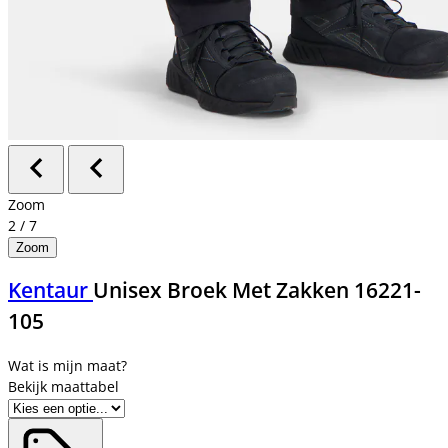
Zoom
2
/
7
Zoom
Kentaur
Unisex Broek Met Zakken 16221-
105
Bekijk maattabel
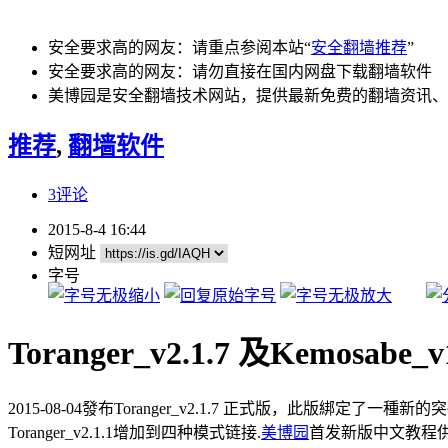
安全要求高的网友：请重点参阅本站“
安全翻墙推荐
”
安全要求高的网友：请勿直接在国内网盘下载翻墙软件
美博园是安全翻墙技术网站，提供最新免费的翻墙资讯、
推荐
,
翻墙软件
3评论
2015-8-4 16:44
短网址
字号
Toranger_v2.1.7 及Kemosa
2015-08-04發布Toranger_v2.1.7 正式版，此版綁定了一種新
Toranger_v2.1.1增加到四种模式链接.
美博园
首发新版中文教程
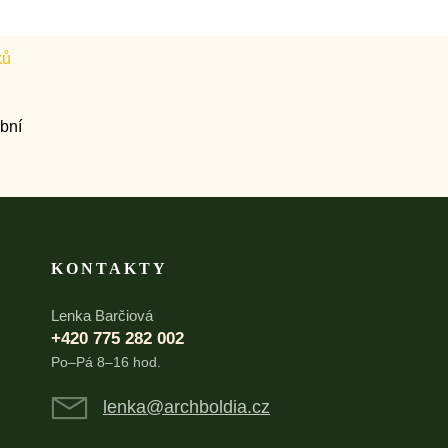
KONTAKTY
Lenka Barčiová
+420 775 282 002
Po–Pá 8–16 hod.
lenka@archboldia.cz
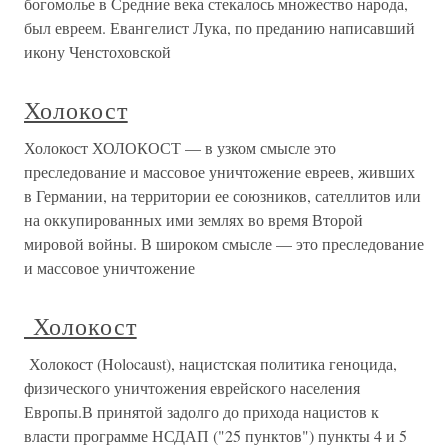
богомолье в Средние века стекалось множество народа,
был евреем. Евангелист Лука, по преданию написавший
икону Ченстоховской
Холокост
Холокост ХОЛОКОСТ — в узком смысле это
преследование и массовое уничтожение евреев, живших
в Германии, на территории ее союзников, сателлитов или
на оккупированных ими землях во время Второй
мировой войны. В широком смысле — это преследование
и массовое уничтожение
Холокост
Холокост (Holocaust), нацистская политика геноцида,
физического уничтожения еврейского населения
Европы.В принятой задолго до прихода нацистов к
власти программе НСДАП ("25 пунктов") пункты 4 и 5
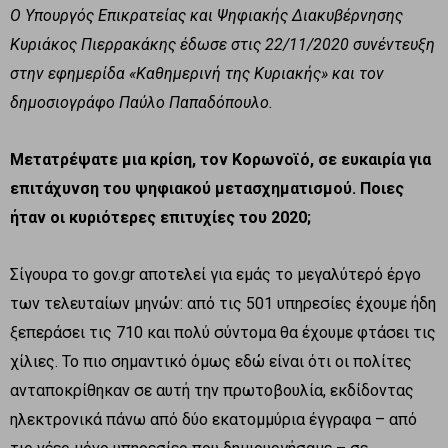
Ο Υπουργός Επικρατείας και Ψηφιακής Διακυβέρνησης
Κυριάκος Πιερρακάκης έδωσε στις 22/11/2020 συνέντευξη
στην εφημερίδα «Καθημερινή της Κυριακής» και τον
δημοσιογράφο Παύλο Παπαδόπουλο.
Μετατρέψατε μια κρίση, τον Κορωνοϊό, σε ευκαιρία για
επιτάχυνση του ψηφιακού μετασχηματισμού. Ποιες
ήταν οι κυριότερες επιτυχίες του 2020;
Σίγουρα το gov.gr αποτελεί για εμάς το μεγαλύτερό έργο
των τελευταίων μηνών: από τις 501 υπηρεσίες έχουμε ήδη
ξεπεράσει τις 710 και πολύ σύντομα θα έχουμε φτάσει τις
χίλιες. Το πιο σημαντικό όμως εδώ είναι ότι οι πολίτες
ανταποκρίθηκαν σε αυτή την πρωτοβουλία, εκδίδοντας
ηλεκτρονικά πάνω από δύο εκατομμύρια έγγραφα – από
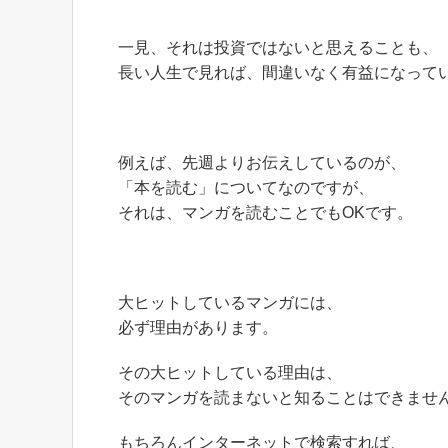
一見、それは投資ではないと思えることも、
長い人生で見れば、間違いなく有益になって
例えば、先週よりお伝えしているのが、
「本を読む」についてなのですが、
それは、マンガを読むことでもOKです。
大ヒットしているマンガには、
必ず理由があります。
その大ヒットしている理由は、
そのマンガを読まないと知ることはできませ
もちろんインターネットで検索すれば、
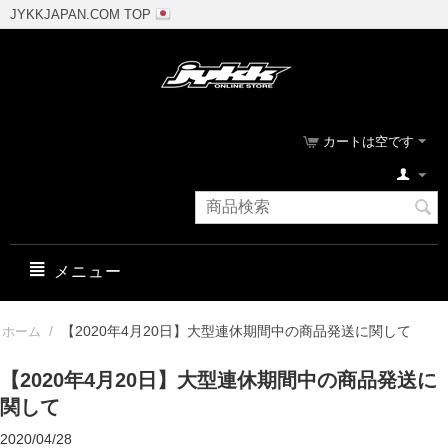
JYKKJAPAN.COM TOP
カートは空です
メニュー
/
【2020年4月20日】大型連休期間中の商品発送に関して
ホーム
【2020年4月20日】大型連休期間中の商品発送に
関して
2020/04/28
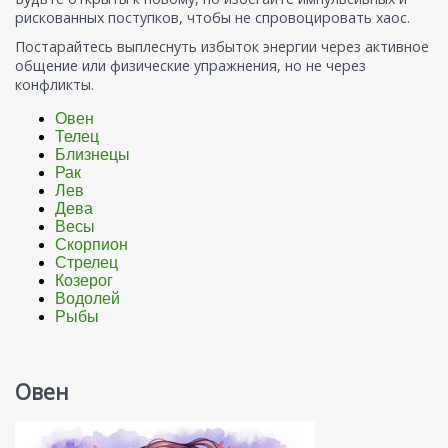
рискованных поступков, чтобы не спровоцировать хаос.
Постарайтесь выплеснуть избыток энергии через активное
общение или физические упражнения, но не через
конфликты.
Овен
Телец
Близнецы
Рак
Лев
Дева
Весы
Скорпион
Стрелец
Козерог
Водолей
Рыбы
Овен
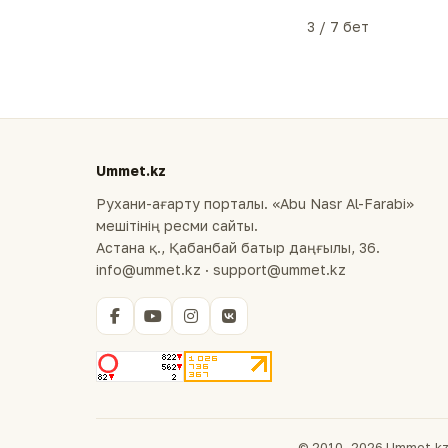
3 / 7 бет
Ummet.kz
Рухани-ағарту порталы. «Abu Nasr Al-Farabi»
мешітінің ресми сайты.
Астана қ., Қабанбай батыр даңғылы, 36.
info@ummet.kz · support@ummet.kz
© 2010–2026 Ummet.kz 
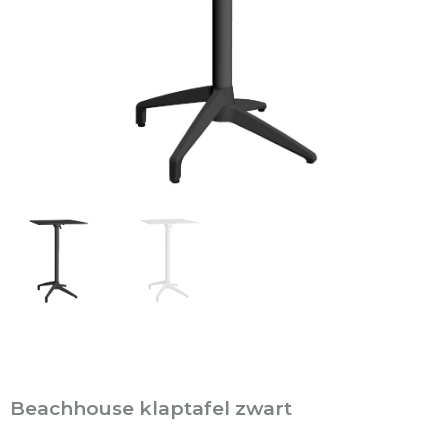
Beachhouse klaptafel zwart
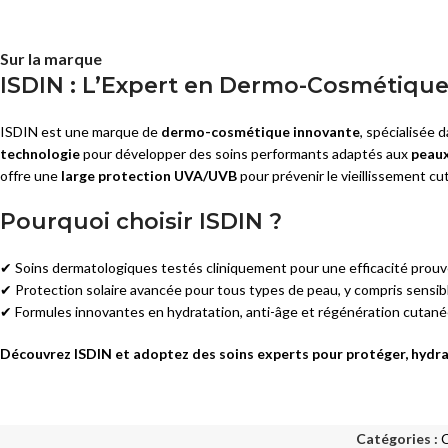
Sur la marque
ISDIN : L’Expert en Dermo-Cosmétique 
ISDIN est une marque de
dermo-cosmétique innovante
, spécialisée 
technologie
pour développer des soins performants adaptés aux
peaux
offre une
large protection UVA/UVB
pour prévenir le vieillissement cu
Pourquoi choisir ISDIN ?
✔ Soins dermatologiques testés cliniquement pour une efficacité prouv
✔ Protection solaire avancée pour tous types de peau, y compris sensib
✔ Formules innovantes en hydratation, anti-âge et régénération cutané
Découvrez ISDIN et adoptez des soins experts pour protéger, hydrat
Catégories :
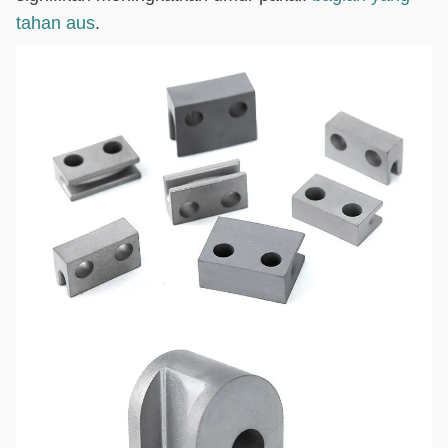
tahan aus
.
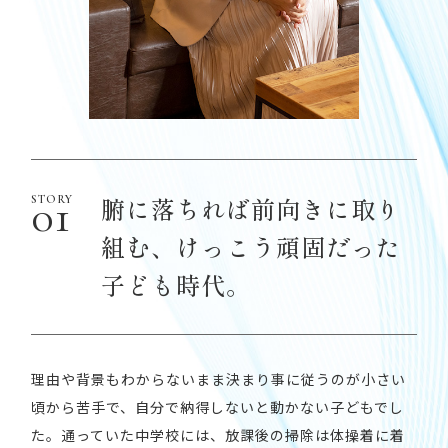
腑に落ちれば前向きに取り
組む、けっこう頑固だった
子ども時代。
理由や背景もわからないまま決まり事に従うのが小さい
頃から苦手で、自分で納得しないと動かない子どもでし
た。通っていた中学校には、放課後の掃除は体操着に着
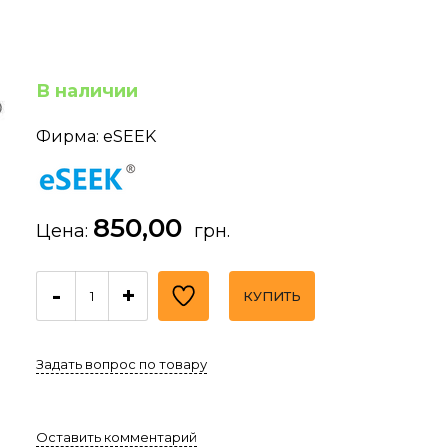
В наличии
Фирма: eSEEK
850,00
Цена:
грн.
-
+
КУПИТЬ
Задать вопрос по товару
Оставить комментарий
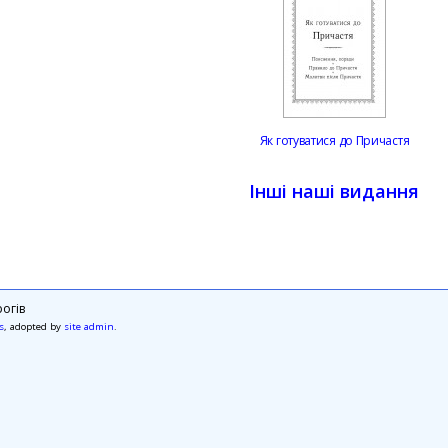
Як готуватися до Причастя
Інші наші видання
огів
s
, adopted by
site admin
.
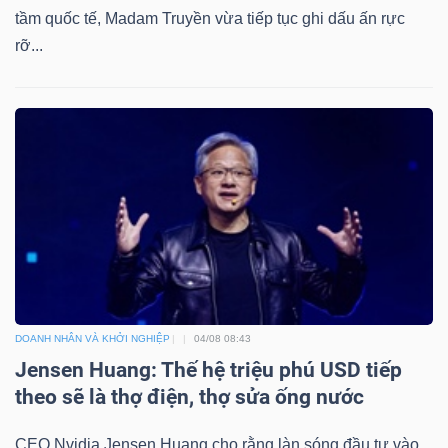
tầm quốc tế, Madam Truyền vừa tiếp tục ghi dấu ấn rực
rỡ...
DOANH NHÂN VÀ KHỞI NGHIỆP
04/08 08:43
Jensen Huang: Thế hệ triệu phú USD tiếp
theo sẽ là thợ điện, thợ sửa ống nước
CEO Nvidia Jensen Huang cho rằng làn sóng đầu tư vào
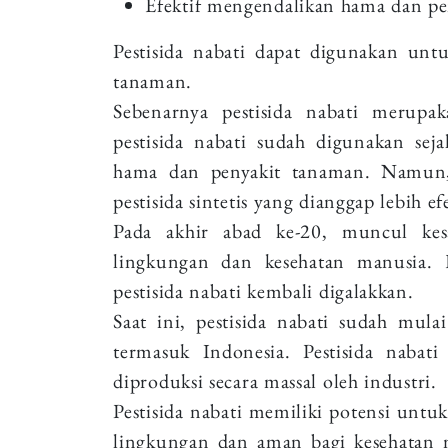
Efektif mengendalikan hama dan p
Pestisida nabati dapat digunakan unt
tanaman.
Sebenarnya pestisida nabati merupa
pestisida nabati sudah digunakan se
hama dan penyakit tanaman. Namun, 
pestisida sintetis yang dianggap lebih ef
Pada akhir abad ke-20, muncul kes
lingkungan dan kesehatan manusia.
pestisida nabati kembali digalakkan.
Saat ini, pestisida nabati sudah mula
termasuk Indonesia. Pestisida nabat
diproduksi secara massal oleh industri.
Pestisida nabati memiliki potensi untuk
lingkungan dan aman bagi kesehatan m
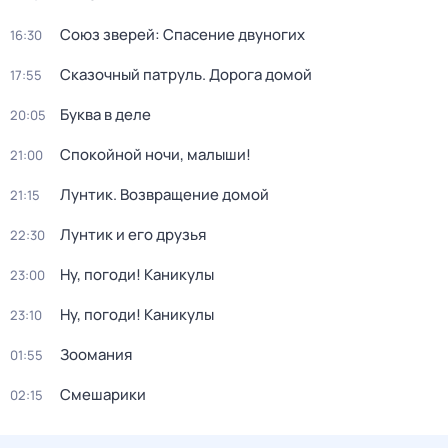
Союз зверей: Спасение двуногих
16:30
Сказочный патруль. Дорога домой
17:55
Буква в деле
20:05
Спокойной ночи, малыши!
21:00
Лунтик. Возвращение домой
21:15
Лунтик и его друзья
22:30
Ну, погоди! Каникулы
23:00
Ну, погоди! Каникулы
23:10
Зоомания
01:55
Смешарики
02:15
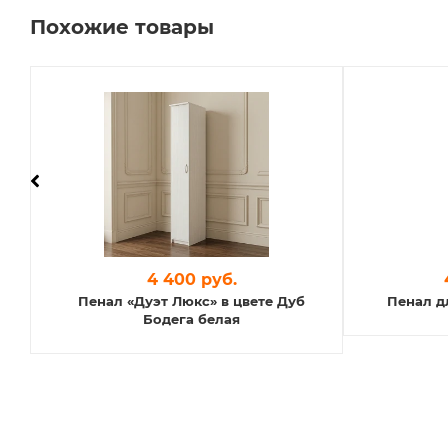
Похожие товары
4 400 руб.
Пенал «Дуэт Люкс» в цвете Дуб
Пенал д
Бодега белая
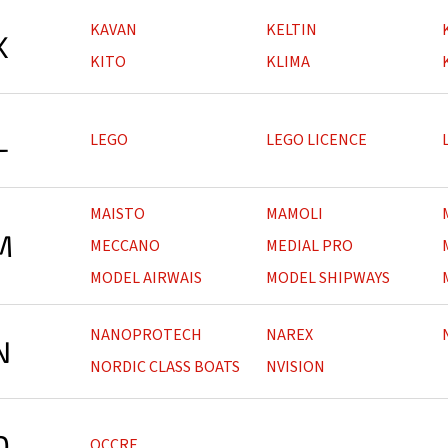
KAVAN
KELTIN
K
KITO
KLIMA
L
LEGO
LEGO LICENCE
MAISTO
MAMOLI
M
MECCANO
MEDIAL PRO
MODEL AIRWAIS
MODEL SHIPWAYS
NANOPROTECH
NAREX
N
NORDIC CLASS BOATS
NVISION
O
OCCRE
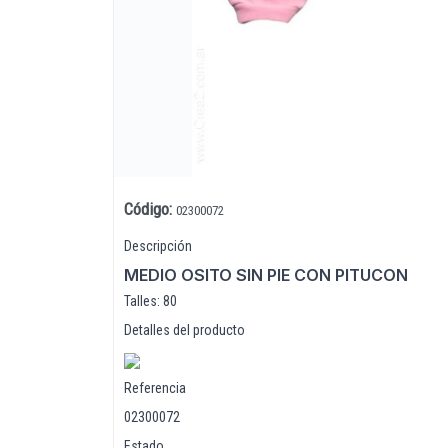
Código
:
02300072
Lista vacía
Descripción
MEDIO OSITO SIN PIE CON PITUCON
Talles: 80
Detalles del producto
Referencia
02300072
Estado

TASK DESCRIPTION: What you return must be every entry, word for word, without any pictures.

RESULT:
Zoom
2
/
7
Zoom
Kentaur
Unisex Broek Met Zakken 16221-
105
Bekijk maattabel
安全要求高的网友：请重点参阅本站“
安全翻墙推荐
”
安全要求高的网友：请勿直接在国内网盘下载翻墙软件
美博园是安全翻墙技术网站，提供最新免费的翻墙资讯、
推荐
,
翻墙软件
3评论
2015-8-4 16:44
短网址
字号
Toranger_v2.1.7 及Kemosa
2015-08-04發布Toranger_v2.1.7 正式版，此版綁定了一種新
Toranger_v2.1.1增加到四种模式链接.
美博园
首发新版中文教程
KONTAKTY
Lenka Barčiová
+420 775 282 002
Po–Pá 8–16 hod.
lenka@archboldia.cz
богомолье в Средние века стекалось множество народа,
был евреем. Евангелист Лука, по преданию написавший
икону Ченстоховской
Холокост
Холокост ХОЛОКОСТ — в узком смысле это
преследование и массовое уничтожение евреев, живших
в Германии, на территории ее союзников, сателлитов или
на оккупированных ими землях во время Второй
мировой войны. В широком смысле — это преследование
и массовое уничтожение
Холокост
Холокост (Holocaust), нацистская политика геноцида,
физического уничтожения еврейского населения
Европы.В принятой задолго до прихода нацистов к
власти программе НСДАП ("25 пунктов") пункты 4 и 5
Ο Υπουργός Επικρατείας και Ψηφιακής Διακυβέρνησης
Κυριάκος Πιερρακάκης έδωσε στις 22/11/2020 συνέντευξη
στην εφημερίδα «Καθημερινή της Κυριακής» και τον
δημοσιογράφο Παύλο Παπαδόπουλο.
Μετατρέψατε μια κρίση, τον Κορωνοϊό, σε ευκαιρία για
επιτάχυνση του ψηφιακού μετασχηματισμού. Ποιες
ήταν οι κυριότερες επιτυχίες του 2020;
Σίγουρα το gov.gr αποτελεί για εμάς το μεγαλύτερό έργο
των τελευταίων μηνών: από τις 501 υπηρεσίες έχουμε ήδη
ξεπεράσει τις 710 και πολύ σύντομα θα έχουμε φτάσει τις
χίλιες. Το πιο σημαντικό όμως εδώ είναι ότι οι πολίτες
ανταποκρίθηκαν σε αυτή την πρωτοβουλία, εκδίδοντας
ηλεκτρονικά πάνω από δύο εκατομμύρια έγγραφα – από
一見、それは投資ではないと思えることも、
長い人生で見れば、間違いなく有益になって
例えば、先週よりお伝えしているのが、
「本を読む」についてなのですが、
それは、マンガを読むことでもOKです。
大ヒットしているマンガには、
必ず理由があります。
その大ヒットしている理由は、
そのマンガを読まないと知ることはできませ
もちろんインターネットで検索すれば、
JYKKJAPAN.COM TOP
カートは空です
メニュー
/
【2020年4月20日】大型連休期間中の商品発送に関して
ホーム
【2020年4月20日】大型連休期間中の商品発送に
関して
2020/04/28
рискованных поступков, чтобы не спровоцировать хаос.
Постарайтесь выплеснуть избыток энергии через активное
общение или физические упражнения, но не через
конфликты.
Овен
Телец
Близнецы
Рак
Лев
Дева
Весы
Скорпион
Стрелец
Козерог
Водолей
Рыбы
Овен
3 / 7 бет
Ummet.kz
Рухани-ағарту порталы. «Abu Nasr Al-Farabi»
мешітінің ресми сайты.
Астана қ., Қабанбай батыр даңғылы, 36.
info@ummet.kz · support@ummet.kz
© 2010–2026 Ummet.kz 
Beachhouse klaptafel zwart
Sur la marque
ISDIN : L’Expert en Dermo-Cosmétique 
ISDIN est une marque de
dermo-cosmétique innovante
, spécialisée 
technologie
pour développer des soins performants adaptés aux
peaux
offre une
large protection UVA/UVB
pour prévenir le vieillissement cu
Pourquoi choisir ISDIN ?
✔ Soins dermatologiques testés cliniquement pour une efficacité prouv
✔ Protection solaire avancée pour tous types de peau, y compris sensib
✔ Formules innovantes en hydratation, anti-âge et régénération cutané
Découvrez ISDIN et adoptez des soins experts pour protéger, hydrat
Catégories :
tahan aus
.
腑に落ちれば前向きに取り
組む、けっこう頑固だった
子ども時代。
理由や背景もわからないまま決まり事に従うのが小さい
頃から苦手で、自分で納得しないと動かない子どもでし
た。通っていた中学校には、放課後の掃除は体操着に着
В наличии
Фирма: eSEEK
850,00
Цена:
грн.
-
+
КУПИТЬ
Задать вопрос по товару
Оставить комментарий
Як готуватися до Причастя
Інші наші видання
огів
s
, adopted by
site admin
.
tầm quốc tế, Madam Truyền vừa tiếp tục ghi dấu ấn rực
rỡ...
DOANH NHÂN VÀ KHỞI NGHIỆP
04/08 08:43
Jensen Huang: Thế hệ triệu phú USD tiếp
theo sẽ là thợ điện, thợ sửa ống nước
CEO Nvidia Jensen Huang cho rằng làn sóng đầu tư vào
Efektif mengendalikan hama dan p
Pestisida nabati dapat digunakan unt
tanaman.
Sebenarnya pestisida nabati merupa
pestisida nabati sudah digunakan se
hama dan penyakit tanaman. Namun, 
pestisida sintetis yang dianggap lebih ef
Pada akhir abad ke-20, muncul kes
lingkungan dan kesehatan manusia.
pestisida nabati kembali digalakkan.
Saat ini, pestisida nabati sudah mula
termasuk Indonesia. Pestisida nabat
diproduksi secara massal oleh industri.
Pestisida nabati memiliki potensi untuk
lingkungan dan aman bagi kesehatan m
Союз зверей: Спасение двуногих
16:30
Сказочный патруль. Дорога домой
17:55
Буква в деле
20:05
Спокойной ночи, малыши!
21:00
Лунтик. Возвращение домой
21:15
Лунтик и его друзья
22:30
Ну, погоди! Каникулы
23:00
Ну, погоди! Каникулы
23:10
Зоомания
01:55
Смешарики
02:15
Похожие товары
4 400 руб.
Пенал «Дуэт Люкс» в цвете Дуб
Пенал д
Бодега белая
KAVAN
KELTIN
K
KITO
KLIMA
L
LEGO
LEGO LICENCE
MAISTO
MAMOLI
M
MECCANO
MEDIAL PRO
MODEL AIRWAIS
MODEL SHIPWAYS
NANOPROTECH
NAREX
N
NORDIC CLASS BOATS
NVISION
O
OCCRE
Código
:
02300072
Lista vacía
Descripción
MEDIO OSITO SIN PIE CON PITUCON
Talles: 80
Detalles del producto
Referencia
02300072
Estado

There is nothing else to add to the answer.